Thanks for the speedy example, doubt I will get time to try it this evening (Yankees vs Boston game) but going to see what I can do with this first thing in the morning.

----------


## Vascant

When I started looking at it wasn't to sure if I was going to really like but after doing it and playing with a few settings I think the results are much better then what I was doing originally.  Thanks for the pointers and example with this.  This will also allow me to do some things on maps that I had yet figured out "how" I was going to accomplish them.

----------


## jfrazierjr

You should also consider doing the same on the walls(or add a bevel) to give the wall/floor separation/depth.  You can see some examples using BOTH effects here and here.

BTW, I also used the dodge/burn tool to give those even more depth.   dodge helps darken up the darks and makes for a deep "looking" drop off.  While lightening up the "top" of an elevation chance a bit gives just a bit of contrast that really sells the offset between light/dark, high/low.

Oh... and good job there, you have the idea well in hand... I would probably go a darker closer in to the "ledge"(pretty much pure black and with perhaps a slightly larger fade area), especially with the large elevation change you are trying to depict.

----------


## Vascant

I've been doing the sides of the walls thus far by hand and currently like it so far, while I agree it is more work it allows me to favor areas and go lighter on some others.  I did also wonder/consider expanding the shade and darkening to add some depth.  I do like the over all look and feel, especially after stepping back for a bit and then looking at the map.  Started a new one after that and going to add a few different points of elevation changes to allow me to work on what you mentioned.  So we will see  :Smile:

----------


## Vascant

Started playing with the new style of how to illustrate a ledge on the map, from my stand point it does seem a lot easier to depict on the map what it is and such.

----------


## jfrazierjr

Very nice... while I would go darker in some places, it is VERY easy to tell now that these are different levels.    One question... the exclusionary path, does it come out UNDER the ledge or at the same height?  Since it is darker in color, it appears that it goes under the ledge and that the exit is down in the dark area below the ledge.  If that is not the case, I would suggest making the path the same color as your main floors.

----------


## Vascant

> Very nice... while I would go darker in some places, it is VERY easy to tell now that these are different levels.    One question... the exclusionary path, does it come out UNDER the ledge or at the same height?  Since it is darker in color, it appears that it goes under the ledge and that the exit is down in the dark area below the ledge.  If that is not the case, I would suggest making the path the same color as your main floors.

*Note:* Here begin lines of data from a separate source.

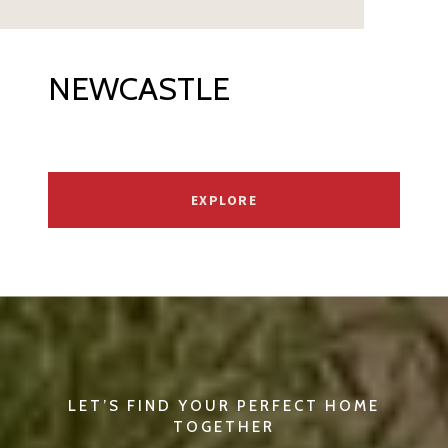
NEWCASTLE
EXPLORE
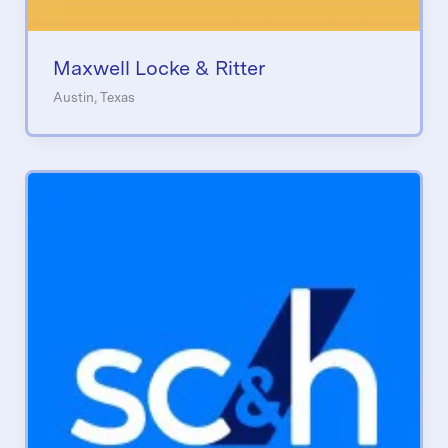
Maxwell Locke & Ritter
Austin, Texas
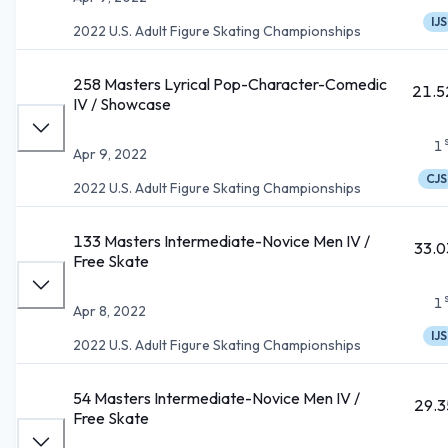
IJS
2022 U.S. Adult Figure Skating Championships
258 Masters Lyrical Pop-Character-Comedic
21.5
IV / Showcase
1
Apr 9, 2022
CJS
2022 U.S. Adult Figure Skating Championships
133 Masters Intermediate-Novice Men IV /
33.0
Free Skate
1
Apr 8, 2022
IJS
2022 U.S. Adult Figure Skating Championships
54 Masters Intermediate-Novice Men IV /
29.3
Free Skate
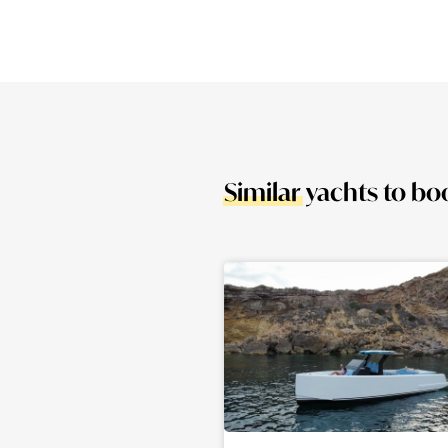
Similar
yachts to bo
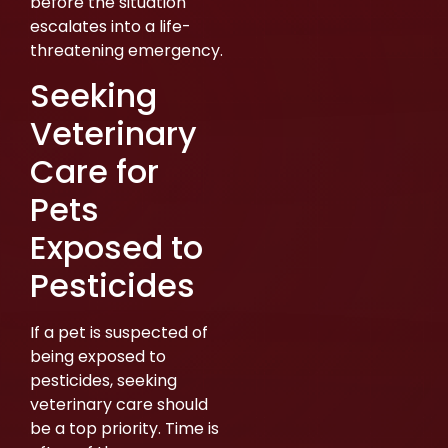
before the situation
escalates into a life-
threatening emergency.
Seeking
Veterinary
Care for
Pets
Exposed to
Pesticides
If a pet is suspected of
being exposed to
pesticides, seeking
veterinary care should
be a top priority. Time is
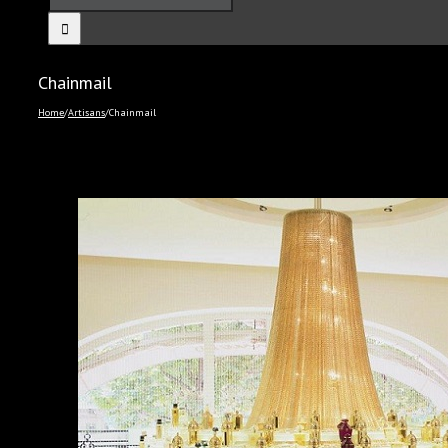
Chainmail
Home
/
Artisans
/
Chainmail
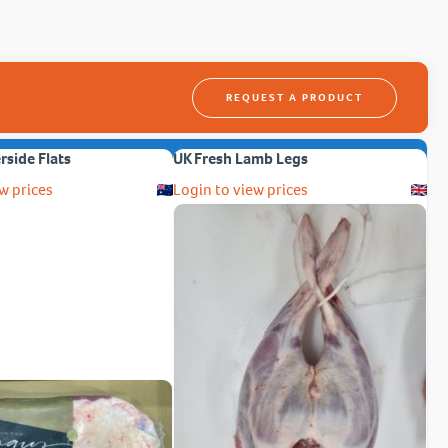
REQUEST A PRODUCT
erside Flats
UK Fresh Lamb Legs
w prices
Login to view prices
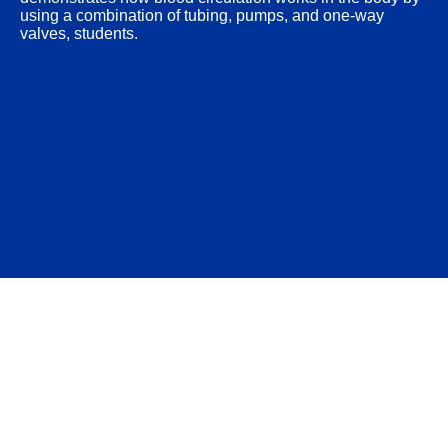
using a combination of tubing, pumps, and one-way
valves, students.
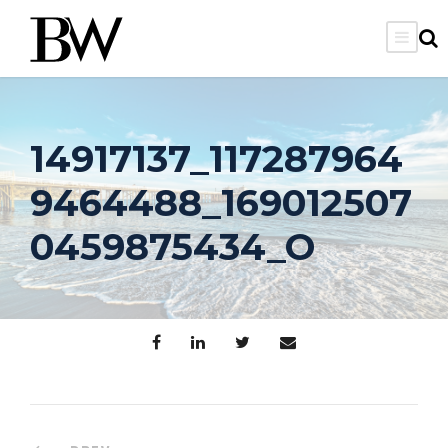
14917137_117287964
9464488_169012507
0459875434_O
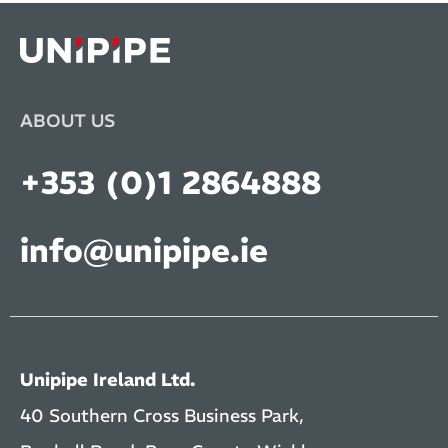
ABOUT US
+353 (0)1 2864888
info@unipipe.ie
Unipipe Ireland Ltd.
40 Southern Cross Business Park,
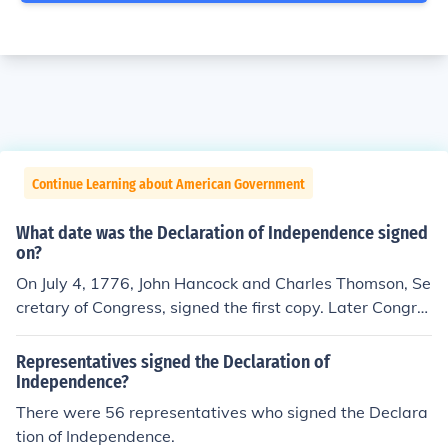
Continue Learning about American Government
What date was the Declaration of Independence signed
on?
On July 4, 1776, John Hancock and Charles Thomson, Se
cretary of Congress, signed the first copy. Later Congre
ss directed the Declaration be engrossed and signed by
all delegates. Most of the delgates whose names are on
Representatives signed the Declaration of
the Declaration signed it on August 2, 1776. A few dele
Independence?
gates signed on later days.
There were 56 representatives who signed the Declara
tion of Independence.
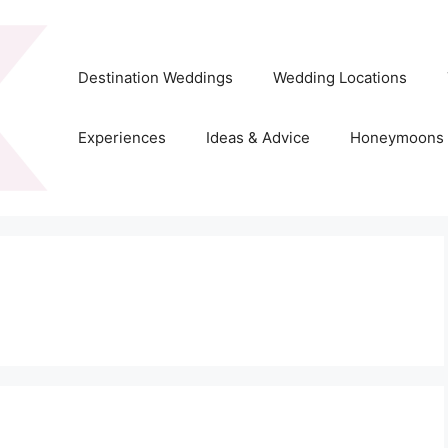
Destination Weddings
Wedding Locations
Experiences
Ideas & Advice
Honeymoons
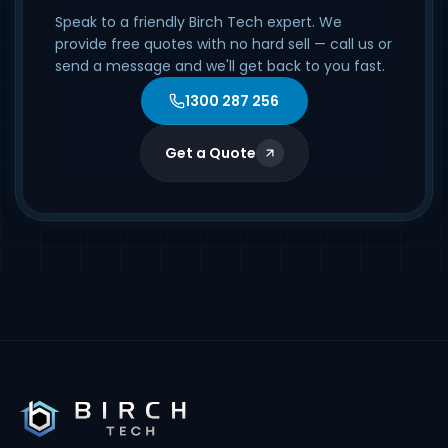
Speak to a friendly Birch Tech expert. We
provide free quotes with no hard sell — call us or
send a message and we'll get back to you fast.
1300 287 256
Get a Quote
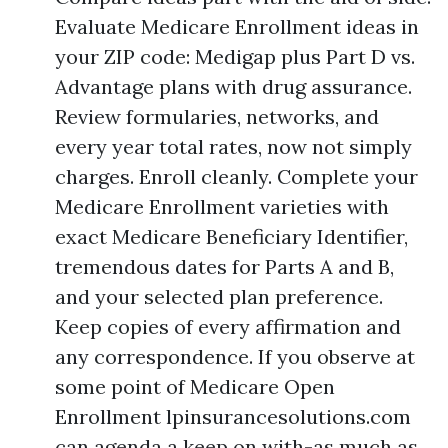
Evaluate Medicare Enrollment ideas in
your ZIP code: Medigap plus Part D vs.
Advantage plans with drug assurance.
Review formularies, networks, and
every year total rates, now not simply
charges. Enroll cleanly. Complete your
Medicare Enrollment varieties with
exact Medicare Beneficiary Identifier,
tremendous dates for Parts A and B,
and your selected plan preference.
Keep copies of every affirmation and
any correspondence. If you observe at
some point of Medicare Open
Enrollment lpinsurancesolutions.com
can agenda a keep on with-as much as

Thanks, yeah I have been steadily looking it over and adding more and more depth where it seems to be lacking or needing it.  I do have to again say thanks, that was all you  :Smile:  

The path is hidden by an illusion but I think I need to shorten that up to just the entry way, I didn't see what you were saying until you said it.

----------


## eViLe_eAgLe

That looks very nice.. Repped  :Smile:

----------


## Vascant

eViLe_eAgLe:  Thanks


Next little project in all this, or should I say goal is the ability for this to work as sections to create a much larger map to explore.  So I created an 8x8 that exists using 2 of the sections already created.


This new section fits between these 2 sections


(Lets hope all this web stuff properly works)

----------


## jfrazierjr

for the river, I would suggest either a) reduce the opacity (using a layer mask) where it abuts the floor IF the water is the same level as the floor at it's edge or b) add shadows and a hard edge to the floor to indicate that the water is below floor level.

----------


## Vascant

> for the river, I would suggest either a) reduce the opacity (using a layer mask) where it abuts the floor IF the water is the same level as the floor at it's edge or b) add shadows and a hard edge to the floor to indicate that the water is below floor level.


While not hard, was creating a kind of shoreline/bank with the shadow and browns but after you brought that up I clearly see I did nothing with the water to reflect that it was a soft shoreline rather then a hard edge.  Indeed something to work on, I also noticed I need to be a bit more consistent with how I do the outer shadow of the rock walls, started getting a bit heavy.

----------


## Vascant

Took your advice and this is what I came up with, in this effort I am trying to soften the edges of the shoreline/banks.  I didn't notice it until you brought it up but have to admit looks much better softened.  While not in this case I also can see some times when the water edge will need a hard dark line but I think each instance will be a case by case basis depending on what I am striving for there.  I also took note to not be so heavy on the external shadowing of the rocks.

Thanks again




After all these maps, I can smell a tutorial coming.. *laughs*

----------


## jfrazierjr

Yep.. water parts look quite a bit better.... I will say that for "me" NOT having either a bevel or gradient dark->transparent shadow on the "floor" make it appear as if the lighter parts are above the dark parts.  this is just something that the mind does (in many people anyway) automatically which is why the making a "hard" demarcation with a dark->transparent "pattern"works so well to indicate "lower" in height transitions.  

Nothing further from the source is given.